Berti, S., Grunwald, M., & Schröger, E. (2013). Age dependent changes of distractibility and reorienting of attention revisited: an event-related potential study. Brain Research, 1491, 156-166.

Age dependent changes of distractibility and reorienting of attention revisited: an event-related potential study

Berti, S., Grunwald, M., & Schröger, E.

Adults of three age groups (18-27, 39-45, and 59-66 years) performed an auditory duration discrimination task with short (200 ms) or long (400 ms) sinusoidal tones. Performance was highly accurate and reaction times were on the same level in all groups, indicating no differences in auditory duration processing. Task irrelevant rare changes of the frequency of the stimuli were introduced to check whether the subjects, firstly, were distracted by changes in the environment while focusing on the task relevant information (indicated by prolonged responses), and, secondly, could re-focus on the relevant task after distraction.
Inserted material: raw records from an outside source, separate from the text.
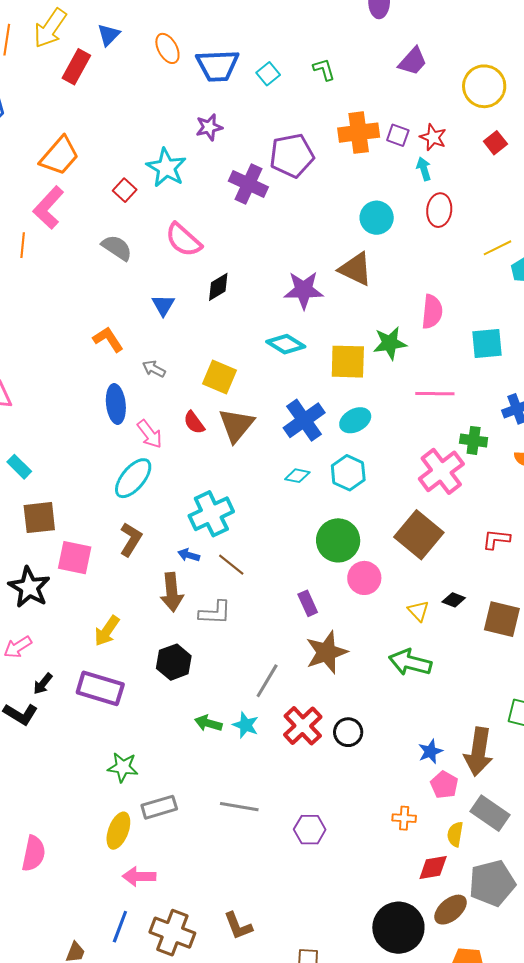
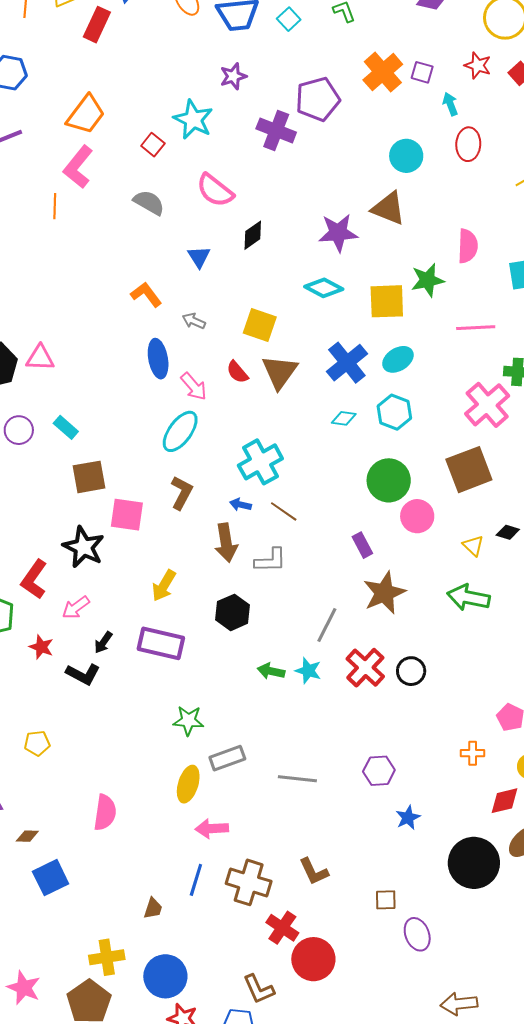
orange cross: (359, 133) -> (383, 72), turned -30
red star: (433, 137) -> (478, 65), moved
brown square: (419, 535) -> (469, 470), turned 33
blue star: (430, 751) -> (408, 818), moved
gray line: (239, 807) -> (297, 779), moved

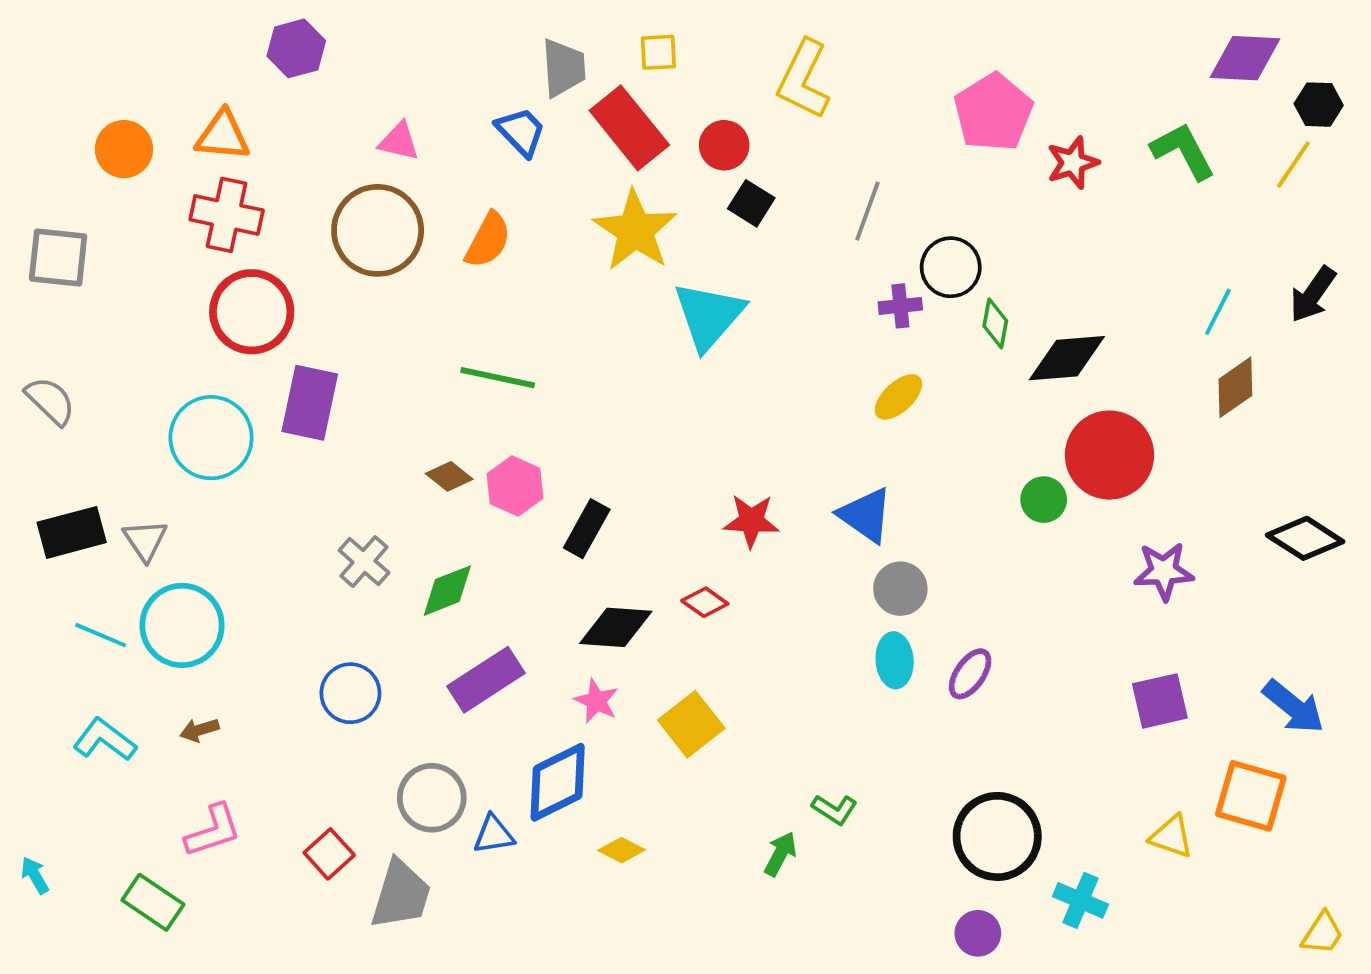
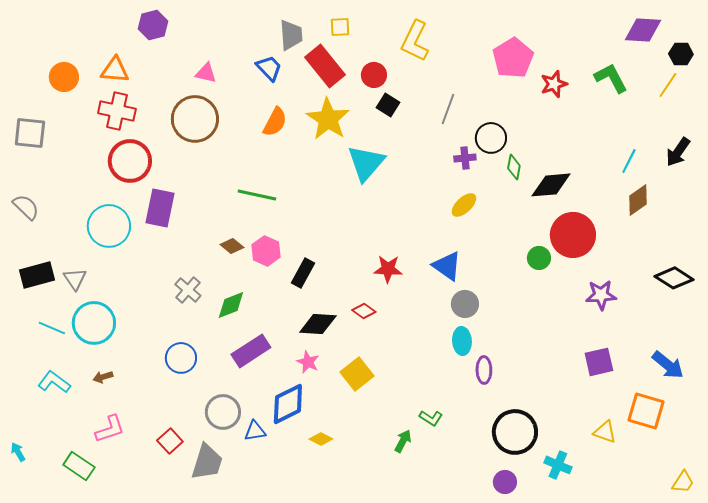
orange semicircle: (488, 240) -> (275, 122), moved
purple ellipse: (970, 674) -> (484, 370), moved, turned -36

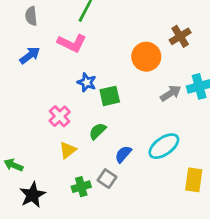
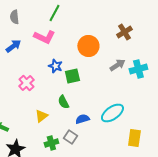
orange circle: (146, 57) -> (88, 46), moved
gray arrow: (171, 93) -> (117, 65), moved
pink cross: (60, 116) -> (26, 83), moved
green semicircle: (98, 131) -> (63, 102), turned -72
blue semicircle: (123, 154) -> (82, 119), turned 32

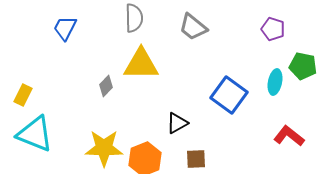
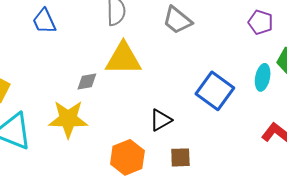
blue trapezoid: (65, 28) -> (44, 21), turned -52
gray diamond: (106, 86) -> (87, 82), turned 35
yellow star: (104, 148) -> (68, 119), moved

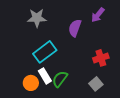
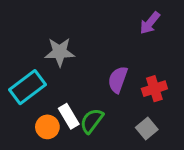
gray star: (37, 18) -> (60, 52), moved
purple semicircle: (75, 28) -> (118, 80), moved
cyan rectangle: (45, 52) -> (28, 87), moved

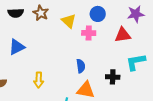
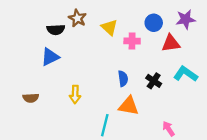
black semicircle: (16, 13) -> (56, 30), moved
blue circle: (98, 14) -> (154, 23), moved
cyan L-shape: (136, 62) -> (186, 74), turned 45
black cross: (113, 77) -> (154, 81), moved, turned 32

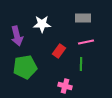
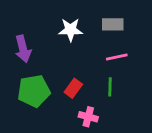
white star: (42, 24) -> (71, 30), moved
red rectangle: (59, 51) -> (73, 88), moved

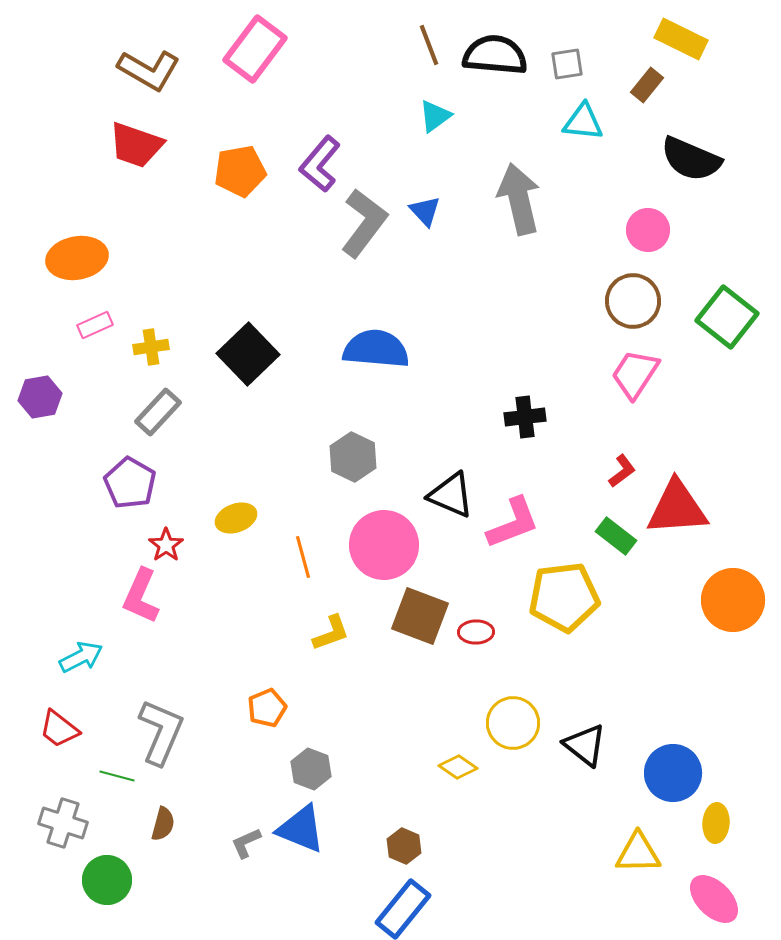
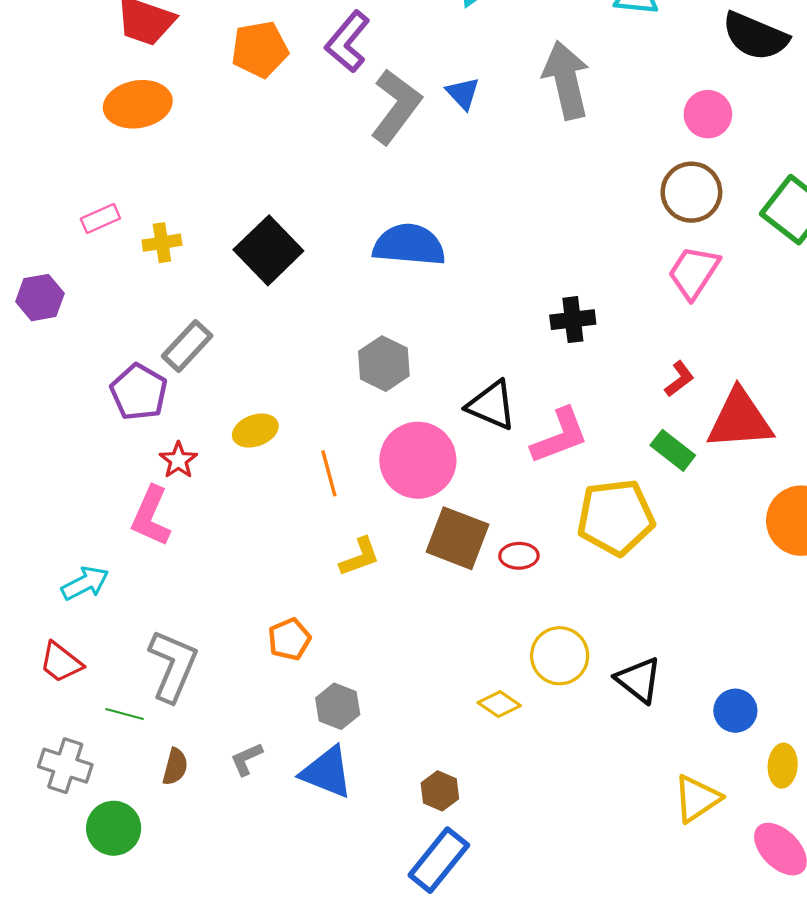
orange ellipse: (77, 258) -> (138, 104), moved
gray rectangle: (158, 412) -> (187, 346), moved
blue circle: (673, 773) -> (735, 711), size x0.7
gray L-shape: (246, 843) -> (247, 759), moved
yellow triangle: (638, 853) -> (697, 799), turned -33

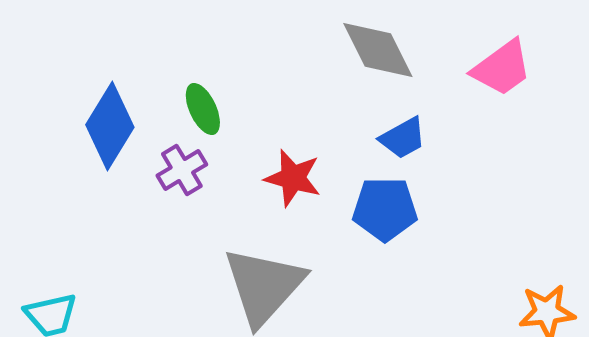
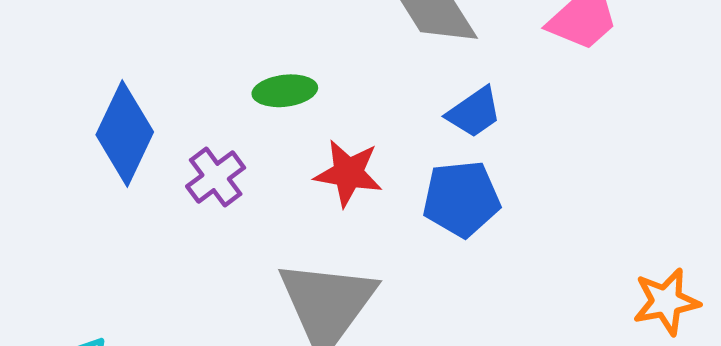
green ellipse: (203, 109) -> (285, 91), moved, turned -66

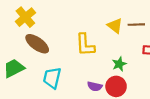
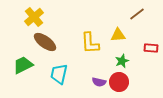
brown line: (136, 25) -> (137, 14), moved, turned -35
yellow triangle: (115, 26) -> (118, 35), moved, turned -42

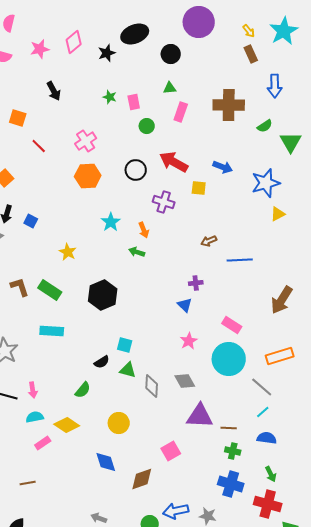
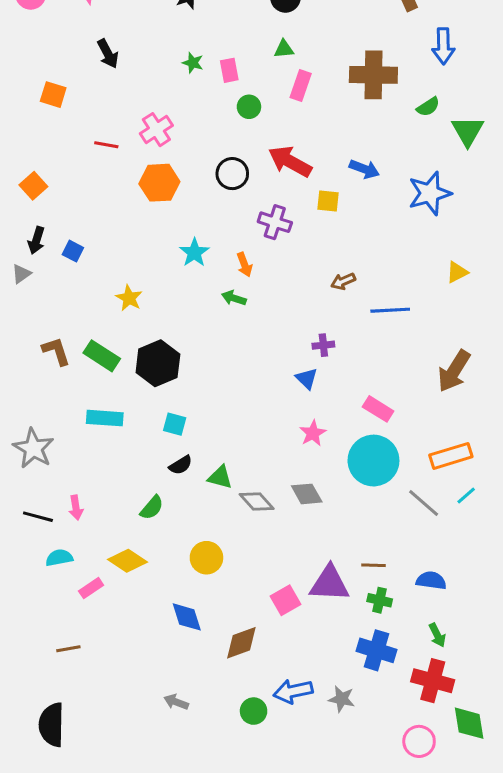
red line: (39, 146) -> (106, 145), moved, turned -35
yellow triangle: (278, 214) -> (457, 272), moved
black hexagon: (103, 295) -> (158, 363), moved
cyan square: (125, 345) -> (175, 424), moved
gray diamond: (152, 386) -> (257, 502), turned -45
cyan line: (263, 412) -> (466, 495), moved
purple triangle: (200, 416) -> (329, 584), moved
cyan semicircle: (35, 417) -> (59, 558), moved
The results show that a distraction effect is present in all groups. Importantly, the 59-66 years group showed a behavioral distraction effect nearly twice as high as the other groups. The event-related brain potentials (ERPs) show mismatch negativity (MMN), P3a, and reorienting negativity (RON) elicited by deviants which are present in all groups. Aging effects on these ERP components were observable in all three components but a revealed a weak significant effect for the MMN only. Taken together, the behavioral and ERP results suggest that the function of balancing the processing of task irrelevant changes in the stimulation while focusing on task relevant information is effective during adulthood until the 7th decade of life.